In parallel with this, I had started a personal crusade to find the cure for Parkinson’s. I immersed myself in research. I actively chased links with people “in the know”. I became involved in several groups and online initiatives. I was desperate. My life was slipping away. I saw no future. I was becoming compulsive.  My common sense stop points were leaving me. I tried my best to look ‘normal’, but was finding it ever more difficult.

My wife, my poor wife; what was I doing to her?  “Remorse”,  “extreme remorse”.” Guilt”,  “extreme guilt”. But I continued on. It was the “buzz” I felt alive when my body was dying. For the people who were in my new world this was ‘normal’. So it was ok, wasn’t it? I was not alone; it was not my fault. I was ill. I deserved happiness. Why should I not have what I want to have whilst I am able?

The worse side effect of the “mimic stuff” is compulsive behaviour; overt sexual behaviour; gambling etc. This was me; I hid it; I internalised the guilt and pain.

Life continued; it got to the point where I could not continue my job. I was not stable either mentally or physically.  By this point I was taking both the “mimic” and the “real” drugs.  I was a total bloody mess.

Then, it happened. I was at the World Parkinson’s Congress. I woke up to myself.  I made the decision that I had to change. But that involved truth. How the hell do I tell my wife?

Lots of stuff had happened and to be honest some of it is a blur. I did tell my wife. And so I found myself at Stafford Services. I had run away from my wife who was rightfully broken by it all. She did not break down. She held it together. But her eyes, her eyes told all. I quite literally could not handle life. I could not face myself.

What do I do now? What do I do now? Where do I go? How do I live with myself? This was my first moment of sanity. “Switch your phone off; go home to your wife and parents.

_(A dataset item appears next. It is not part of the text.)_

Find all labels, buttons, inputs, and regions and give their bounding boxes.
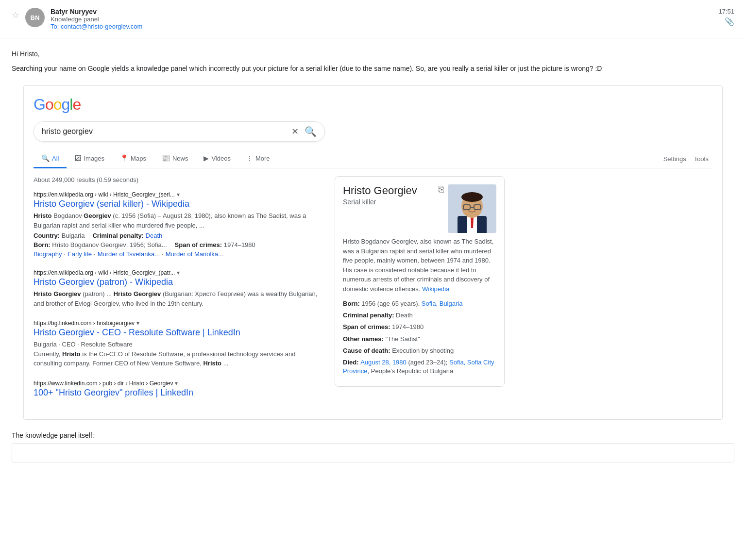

Face your truths”.  I had broken down and a quiet but strong voice inside stepped forward.


Thankyou for your story Wounded Lion.

Your wounds sound deep and painful BUT though you will have scars I think you are now on the right road to healing.  Best wishes to you.    

Hello, Wounded Lion --

I believe that accepting the truth is more than half the battle.  Diagnosis hits everyone differently, but it is in some manner or other a jolt to every one of us pwp.  When we finally come to terms with the disease and the medications, life gets a bit smoother.  It sounds as if you've reached that turning-point.  Now good luck and best regards!

And by the way, though I've had PD 16 years, I still gained new knowledge from your account.  Thanks for bravely sharing.

That was spot on lion.i had dbs in the end.great

Thank you for your kind comments. I was beginning to doubt that I had done the right thing by sharing my story.

it sounded greatsmilewell you know what i mean

Thanks for sharing your story; large parts of it resonated with me and I recognised myself in all of that!